# Beauty "Tricks" that Do/Don't Work



## cno64 (Oct 31, 2007)

I'm 43 years old, so I've read or heard or even come up with quite a few beauty "tricks" over the years, and found that, while some work almost like magic, others are not so great.
What tricks do you all know of that do or don't work?
Keep in mind, my list is based purely on my own personal NW15, brunette, green-eyed, oily-skinned experience.

*Works:*
Use a big fluffy brush to apply blush-Yes! This makes it almost impossible to end up with the dreaded "clown spots."
Invest in the best brushes you can possibly afford- Good brushes make a tremendous difference in the ease with which your makeup goes on, and the way it looks after you're done.
Don't "pop" pimples-I had quite a bit of acne in my youth, but I kept my hands off my face, and today I have almost no scarring.
Use a diffuser on curly hair- This enhances the curl, while helping to avoid frizziness.
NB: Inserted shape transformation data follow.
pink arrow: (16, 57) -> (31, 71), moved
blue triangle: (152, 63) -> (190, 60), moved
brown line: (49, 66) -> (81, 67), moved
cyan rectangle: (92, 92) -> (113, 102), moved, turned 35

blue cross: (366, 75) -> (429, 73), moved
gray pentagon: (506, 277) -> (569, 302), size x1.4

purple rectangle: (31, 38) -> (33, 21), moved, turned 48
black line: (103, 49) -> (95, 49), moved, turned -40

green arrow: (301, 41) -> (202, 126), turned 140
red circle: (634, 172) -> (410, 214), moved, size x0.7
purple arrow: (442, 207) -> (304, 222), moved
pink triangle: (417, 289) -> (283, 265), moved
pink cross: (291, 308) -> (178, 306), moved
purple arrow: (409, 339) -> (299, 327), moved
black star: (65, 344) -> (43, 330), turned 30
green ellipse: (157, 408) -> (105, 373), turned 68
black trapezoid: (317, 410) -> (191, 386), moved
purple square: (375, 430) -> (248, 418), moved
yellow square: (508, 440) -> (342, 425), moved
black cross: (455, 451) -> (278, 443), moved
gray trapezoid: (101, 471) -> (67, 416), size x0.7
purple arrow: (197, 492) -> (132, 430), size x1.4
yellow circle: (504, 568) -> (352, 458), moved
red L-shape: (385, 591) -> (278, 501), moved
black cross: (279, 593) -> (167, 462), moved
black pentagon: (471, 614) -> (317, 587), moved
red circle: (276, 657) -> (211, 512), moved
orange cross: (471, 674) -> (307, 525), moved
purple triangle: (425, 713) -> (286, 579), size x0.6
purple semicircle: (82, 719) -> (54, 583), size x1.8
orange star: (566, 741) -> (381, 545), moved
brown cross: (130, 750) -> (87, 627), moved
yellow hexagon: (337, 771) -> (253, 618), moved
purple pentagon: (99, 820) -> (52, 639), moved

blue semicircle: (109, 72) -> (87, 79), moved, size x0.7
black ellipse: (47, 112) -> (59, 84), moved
Now, for the* Don't *Column:

To make full lips look thinner(Really!), line just inside your natural lipline with a brown pencil, then apply your lipstick- Nope! In general, any attempt to "correct" your natural lip shape with liner just looks like you "missed."
For lush lashes, apply baby powder before mascara- I have tried this, and I've found that a good primer(like UD's) works much better, without the mess.
Match your eyeshadow to your eye color- If I want my  green eyes to really pop, I wear plums or taupes, never green.
To elongate a round face, apply a brownish blush under the cheekbones-Maybe I just wasn't doing this right, but it always looked like I had a dirty face.


I'm sure you all can come up with more!


----------



## Kuuipo (Nov 7, 2007)

Don't try to "correct" your skin color-it will just look bizarre.


----------



## jenii (Nov 7, 2007)

One that I found to be a "don't" in "do"'s clothing was "match your lipstick to your shirt."

I don't even remember WHERE I heard that, but I guess it's a common "tip."

Most of the time, it just looks weird. I've seen like, soap opera stars in the 80's matching salmon-colored lipstick to a salmon-colored top and-- honey, no, the salmon-colored top was BAD ENOUGH.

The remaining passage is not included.